Tory grandees turn on Kemi Badenoch after party leader vowed to scrap climate legislation
By Editor,Martin Beckford
Copyright dailymail
Kemi Badenoch has been hit by a backlash from Tory grandees after vowing to scrap a major green law if she wins power.
On the eve of her first party conference as leader, she faced criticism from her predecessor Baroness May and two former Conservative ministers for her proposal to put cheap energy above environmental targets.
Mrs Badenoch had insisted that she was not questioning climate change, but believes that the targets and regulations imposed by Labour’s Climate Change Act 2008 are making power more expensive and damaging industry.
The Act imposed legally binding caps on the total amount of greenhouse gases the UK can emit.
However, former premier Lady May, in a rare attack on the leader, said: ‘I am deeply disappointed by this retrograde step which upends 17 years of consensus between our main political parties and the scientific community.’
She said Britain has ‘led the way’ in tackling climate change, citing her own legislation to impose the target of reaching Net Zero by 2050 as well as the 2008 law passed by Ed Miliband which Mrs Badenoch now wants to abandon.
‘To row back now would be a catastrophic mistake for while that consensus is being tested, the science remains the same.
‘The harms are undeniable.

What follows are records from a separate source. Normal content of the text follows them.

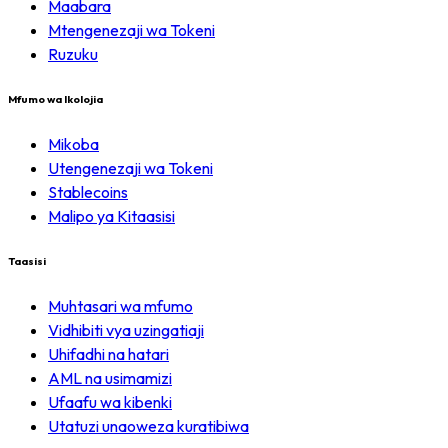
Maabara
Mtengenezaji wa Tokeni
Ruzuku
Mfumo wa Ikolojia
Mikoba
Utengenezaji wa Tokeni
Stablecoins
Malipo ya Kitaasisi
Taasisi
Muhtasari wa mfumo
Vidhibiti vya uzingatiaji
Uhifadhi na hatari
AML na usimamizi
Ufaafu wa kibenki
Utatuzi unaoweza kuratibiwa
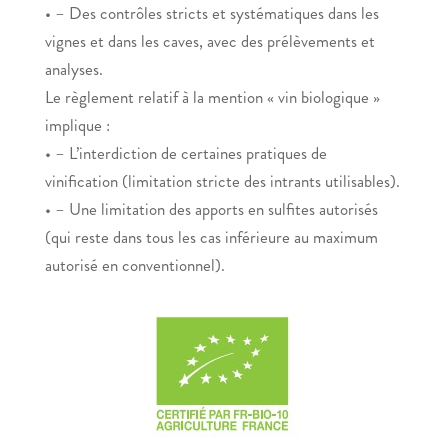
• – Des contrôles stricts et systématiques dans les
vignes et dans les caves, avec des prélèvements et
analyses.
Le règlement relatif à la mention « vin biologique »
implique :
• – L’interdiction de certaines pratiques de
vinification (limitation stricte des intrants utilisables).
• – Une limitation des apports en sulfites autorisés
(qui reste dans tous les cas inférieure au maximum
autorisé en conventionnel).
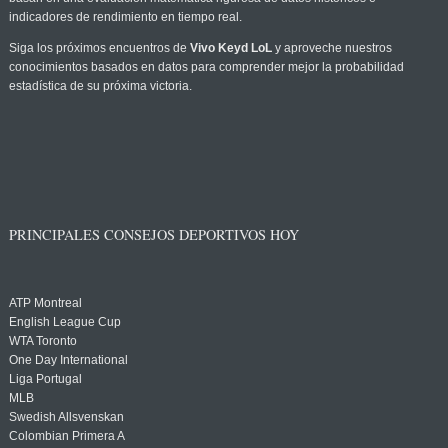
indicadores de rendimiento en tiempo real.
Siga los próximos encuentros de
Vivo Keyd LoL
y aproveche nuestros
conocimientos basados en datos para comprender mejor la probabilidad
estadística de su próxima victoria.
PRINCIPALES CONSEJOS DEPORTIVOS HOY
ATP Montreal
English League Cup
WTA Toronto
One Day International
Liga Portugal
MLB
Swedish Allsvenskan
Colombian Primera A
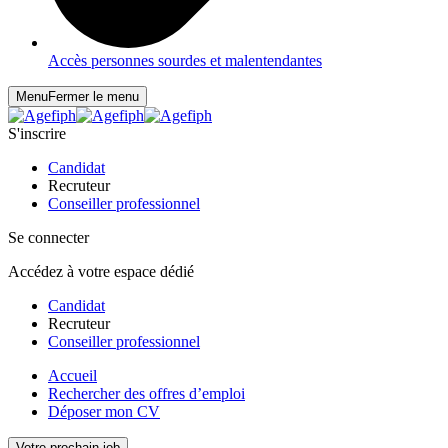
Accès personnes sourdes et malentendantes
Menu
Fermer le menu
S'inscrire
Candidat
Recruteur
Conseiller professionnel
Se connecter
Accédez à votre espace dédié
Candidat
Recruteur
Conseiller professionnel
Accueil
Rechercher des offres d’emploi
Déposer mon CV
Votre prochain job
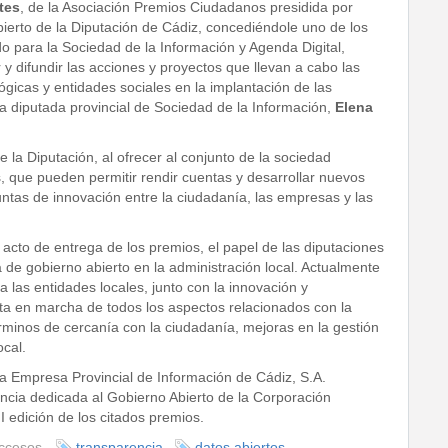
tes
, de la Asociación Premios Ciudadanos presidida por
bierto de la Diputación de Cádiz, concediéndole uno de los
o para la Sociedad de la Información y Agenda Digital,
 y difundir las acciones y proyectos que llevan a cabo las
gicas y entidades sociales en la implantación de las
La diputada provincial de Sociedad de la Información,
Elena
 la Diputación, al ofrecer al conjunto de la sociedad
, que pueden permitir rendir cuentas y desarrollar nuevos
juntas de innovación entre la ciudadanía, las empresas y las
cto de entrega de los premios, el papel de las diputaciones
ca de gobierno abierto en la administración local. Actualmente
 las entidades locales, junto con la innovación y
sta en marcha de todos los aspectos relacionados con la
minos de cercanía con la ciudadanía, mejoras en la gestión
ocal.
a Empresa Provincial de Información de Cádiz, S.A.
encia dedicada al Gobierno Abierto de la Corporación
I edición de los citados premios.
ccesos,
transparencia
datos abiertos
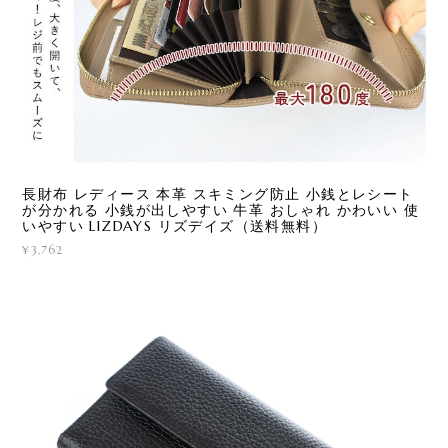
長財布 レディース 本革 スキミング防止 小銭とレシート
が分かれる 小銭が出しやすい 牛革 おしゃれ かわいい 使
いやすい LIZDAYS リズデイズ（送料無料）
¥3,762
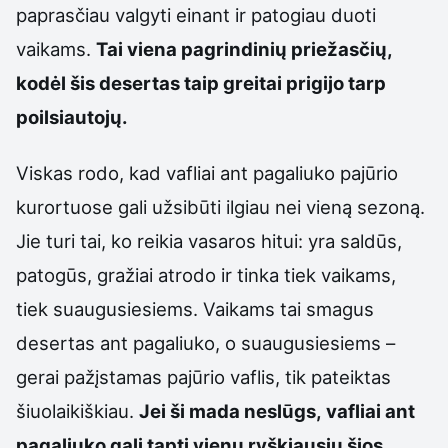
paprasčiau valgyti einant ir patogiau duoti
vaikams.
Tai viena pagrindinių priežasčių,
kodėl šis desertas taip greitai prigijo tarp
poilsiautojų.
Viskas rodo, kad vafliai ant pagaliuko pajūrio
kurortuose gali užsibūti ilgiau nei vieną sezoną.
Jie turi tai, ko reikia vasaros hitui: yra saldūs,
patogūs, gražiai atrodo ir tinka tiek vaikams,
tiek suaugusiesiems. Vaikams tai smagus
desertas ant pagaliuko, o suaugusiesiems –
gerai pažįstamas pajūrio vaflis, tik pateiktas
šiuolaikiškiau.
Jei ši mada neslūgs, vafliai ant
pagaliuko gali tapti vienu ryškiausių šios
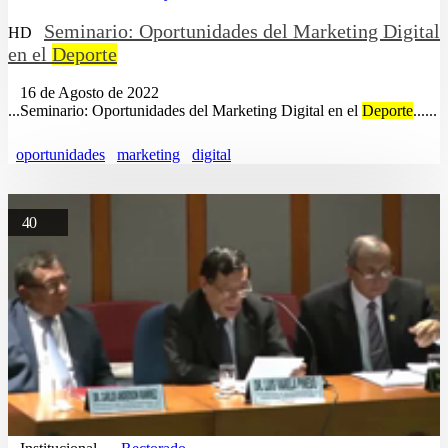
Seminario: Oportunidades del Marketing Digital
HD
en el
Deporte
16 de Agosto de 2022
...Seminario: Oportunidades del Marketing Digital en el
Deporte
......
oportunidades
marketing
digital
40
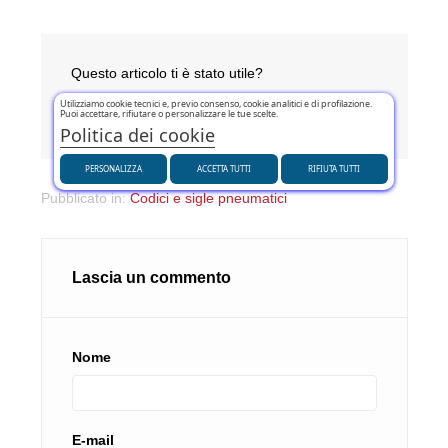
Questo articolo ti è stato utile?
Utilizziamo cookie tecnici e, previo consenso, cookie analitici e di profilazione.
SÌ
(0)
NO
(0)
Puoi accettare, rifiutare o personalizzare le tue scelte.
Politica dei cookie
PERSONALIZZA
ACCETTA TUTTI
RIFIUTA TUTTI
Pubblicato in:
Codici e sigle pneumatici
Lascia un commento
Nome
E-mail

We owe it to our children and grandchildren to ensure we protect the planet for their futures and that means giving business the reassurance it needs to find the solutions for the very grave challenges we face.’
Her former chief of staff in Downing Street Lord Barwell said: ‘This is a combination of bad policy and bad politics.
‘Those voters who don’t support Net Zero are going to vote for Farage.
‘There is no future for the Conservative Party in being a Reform tribute act – it will shed centrist voters without winning back voters from Reform and continue to decline in the polls.’
Margaret Thatcher’s environment minister Lord Deben said the former PM would have been ‘appalled’.
He told The Times: ‘She didn’t support industries which were no longer going to be the future. She actually moved the support to new industries.’
Lord Sharma, a Cabinet minister under Lady May and Boris Johnson who led the Glasgow COP summit in 2021, said: ‘Thanks to the strong and consistent commitment of the previous Conservative government to climate action and Net Zero, the UK attracted many tens of billions of pounds of private sector investment and accompanying jobs… The path to a prosperous, secure and electable future for the Conservative Party lies in building on our achievements, not abandoning them.’
But Mrs Badenoch said the real error would be to retain the Act. ‘The catastrophic mistake is stopping drilling oil and gas in the North Sea while importing oil and gas of the North Sea from Norway,’ she added.
‘A catastrophic mistake is losing chemical industry, manufacturing industry, ceramics. We are de-industrialising. That needs to stop.
‘We are bankrupting our country, but we’re not making any headway with improving our environment.’